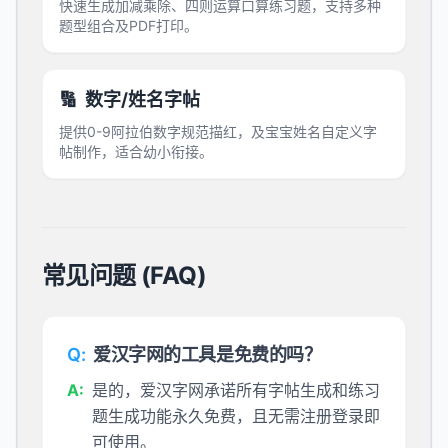
快速生成加减乘除、四则运算口算练习题，支持多种
题型组合及PDF打印。
🔢
数字/姓名字帖
提供0-9阿拉伯数字规范描红，及宝宝姓名自定义字
帖制作，适合幼小衔接。
常见问题 (FAQ)
Q:
爱汉字网的工具是免费的吗？
A:
是的，爱汉字网承诺所有字帖生成和练习
题生成功能永久免费，且无需注册登录即
可使用。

★ ★ ★ ★ ★

WHAT IS NEEDED>
Wherever a picture appears in the listing above, drop it, and restate the rest exactly.

RESULT OF THE EXERCISE>
快速生成加减乘除、四则运算口算练习题，支持多种
题型组合及PDF打印。
🔢
数字/姓名字帖
提供0-9阿拉伯数字规范描红，及宝宝姓名自定义字
帖制作，适合幼小衔接。
常见问题 (FAQ)
Q:
爱汉字网的工具是免费的吗？
A:
是的，爱汉字网承诺所有字帖生成和练习
题生成功能永久免费，且无需注册登录即
可使用。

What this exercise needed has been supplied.